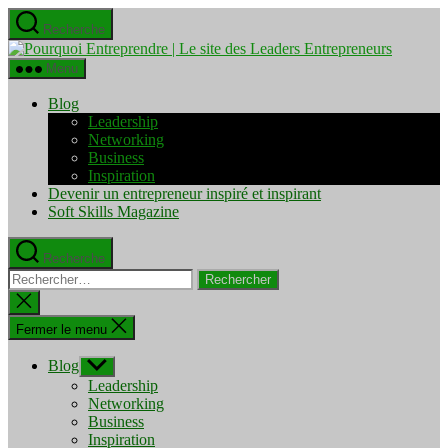
Aller
Recherche
au
Pourquo
contenu
Entrepre
Menu
|
Le
Blog
site
Leadership
des
Networking
Leaders
Business
Entrepre
Inspiration
Devenir un entrepreneur inspiré et inspirant
Soft Skills Magazine
Recherche
Rechercher :
Fermer
la
recherche
Fermer le menu
Blog
Afficher
le
Leadership
sous-
Networking
menu
Business
Inspiration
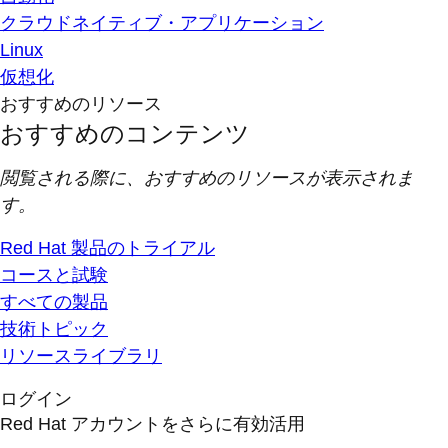
クラウドネイティブ・アプリケーション
Linux
仮想化
おすすめのリソース
おすすめのコンテンツ
閲覧される際に、おすすめのリソースが表示されま
す。
Red Hat 製品のトライアル
コースと試験
すべての製品
技術トピック
リソースライブラリ
ログイン
Red Hat アカウントをさらに有効活用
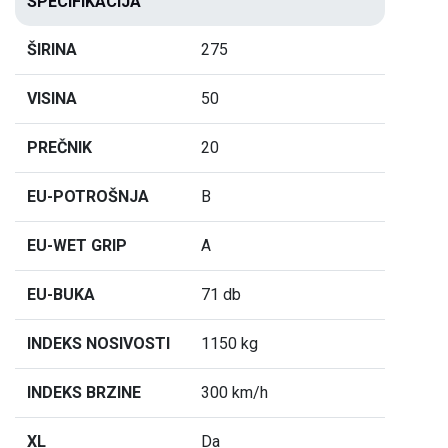
SPECIFIKACIJA
ŠIRINA
275
VISINA
50
PREČNIK
20
EU-POTROŠNJA
B
EU-WET GRIP
A
EU-BUKA
71 db
INDEKS NOSIVOSTI
1150 kg
INDEKS BRZINE
300 km/h
XL
Da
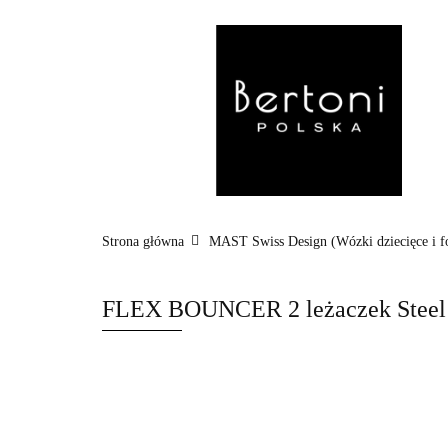
MARKI
WÓZ
POZA DOMEM
Strona główna
MAST Swiss Design (Wózki dziecięce i f
FLEX BOUNCER 2 leżaczek Steel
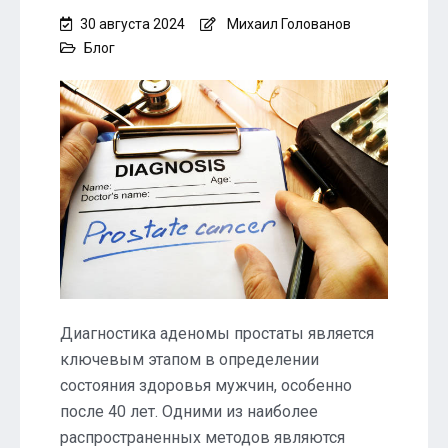
30 августа 2024
Михаил Голованов
Блог
Диагностика аденомы простаты является
ключевым этапом в определении
состояния здоровья мужчин, особенно
после 40 лет. Одними из наиболее
распространенных методов являются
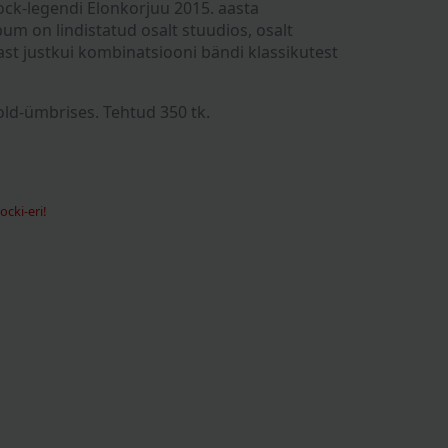
ck-legendi Elonkorjuu 2015. aasta
um on lindistatud osalt stuudios, osalt
ast justkui kombinatsiooni bändi klassikutest
old-ümbrises. Tehtud 350 tk.
cki-eri!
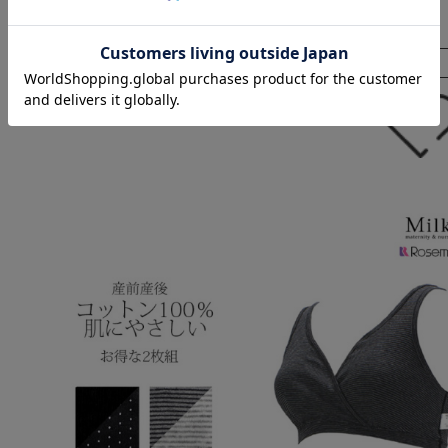
価格:
¥2,990
(税込)
在庫を確認する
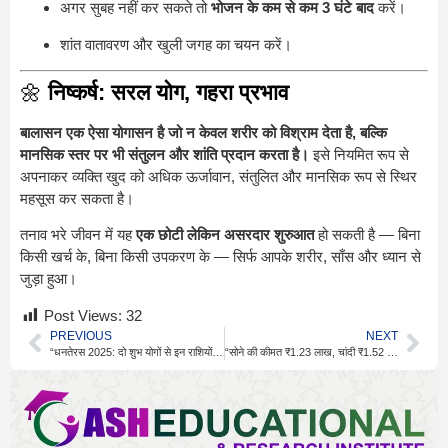
अगर सुबह नहीं कर सकते तो
भोजन के कम से कम 3 घंटे बाद
करें।
शांत वातावरण और खुली जगह का चयन करें।
🌼
निष्कर्ष: सरल योग, गहरा प्रभाव
बालासन एक ऐसा योगासन है जो न केवल शरीर को विश्राम देता है, बल्कि
मानसिक स्तर पर भी संतुलन और शांति प्रदान करता है।
इसे नियमित रूप से
अपनाकर व्यक्ति खुद को अधिक ऊर्जावान, संतुलित और मानसिक रूप से स्थिर
महसूस कर सकता है।
तनाव भरे जीवन में यह
एक छोटी लेकिन असरदार शुरुआत
हो सकती है — बिना
किसी खर्च के, बिना किसी उपकरण के — सिर्फ आपके शरीर, साँस और ध्यान से
जुड़ा हुआ।
Post Views:
32
PREVIOUS
NEXT
“धनतेरस 2025: दो शुभ योगों से इन राशियों की खुलेगी किस्मत”
“सोने की कीमत ₹1.23 लाख, चांदी ₹1.52 लाख: त्योहारी सीजन से पहले रिकॉर्ड तेजी”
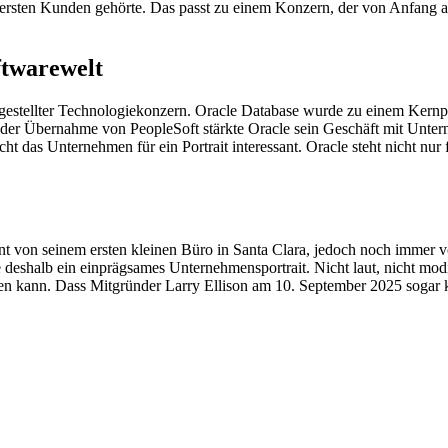
ersten Kunden gehörte. Das passt zu einem Konzern, der von Anfang an 
ftwarewelt
aufgestellter Technologiekonzern. Oracle Database wurde zu einem Ke
Mit der Übernahme von PeopleSoft stärkte Oracle sein Geschäft mit U
as Unternehmen für ein Portrait interessant. Oracle steht nicht nur f
ernt von seinem ersten kleinen Büro in Santa Clara, jedoch noch immer 
 deshalb ein einprägsames Unternehmensportrait. Nicht laut, nicht modis
n kann. Dass Mitgründer Larry Ellison am 10. September 2025 sogar ku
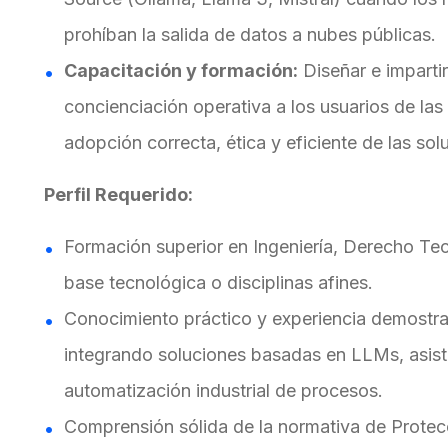
prohíban la salida de datos a nubes públicas.
Capacitación y formación:
Diseñar e imparti
concienciación operativa a los usuarios de las
adopción correcta, ética y eficiente de las so
Perfil Requerido:
Formación superior en Ingeniería, Derecho Te
base tecnológica o disciplinas afines.
Conocimiento práctico y experiencia demostra
integrando soluciones basadas en LLMs, asist
automatización industrial de procesos.
Comprensión sólida de la normativa de Protec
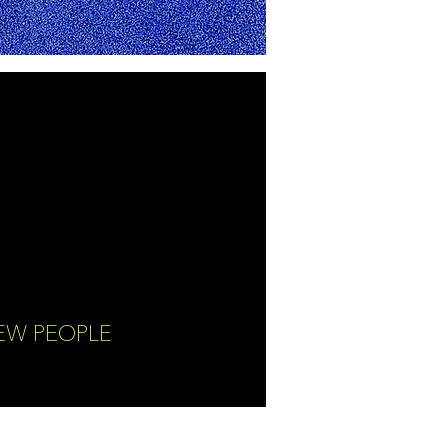
EW PEOPLE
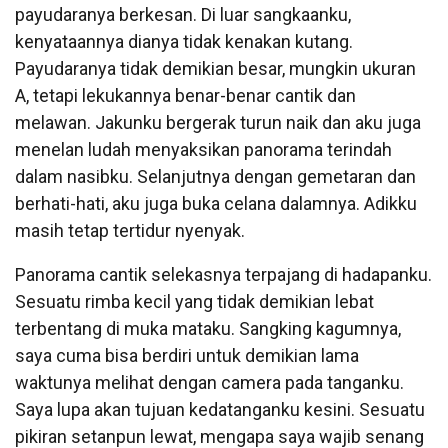
payudaranya berkesan. Di luar sangkaanku,
kenyataannya dianya tidak kenakan kutang.
Payudaranya tidak demikian besar, mungkin ukuran
A, tetapi lekukannya benar-benar cantik dan
melawan. Jakunku bergerak turun naik dan aku juga
menelan ludah menyaksikan panorama terindah
dalam nasibku. Selanjutnya dengan gemetaran dan
berhati-hati, aku juga buka celana dalamnya. Adikku
masih tetap tertidur nyenyak.
Panorama cantik selekasnya terpajang di hadapanku.
Sesuatu rimba kecil yang tidak demikian lebat
terbentang di muka mataku. Sangking kagumnya,
saya cuma bisa berdiri untuk demikian lama
waktunya melihat dengan camera pada tanganku.
Saya lupa akan tujuan kedatanganku kesini. Sesuatu
pikiran setanpun lewat, mengapa saya wajib senang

━━━

Only the lines holding the word "tidak" belong in the answer; copy them from the listing above.

kenyataannya dianya tidak kenakan kutang.
Payudaranya tidak demikian besar, mungkin ukuran
Sesuatu rimba kecil yang tidak demikian lebat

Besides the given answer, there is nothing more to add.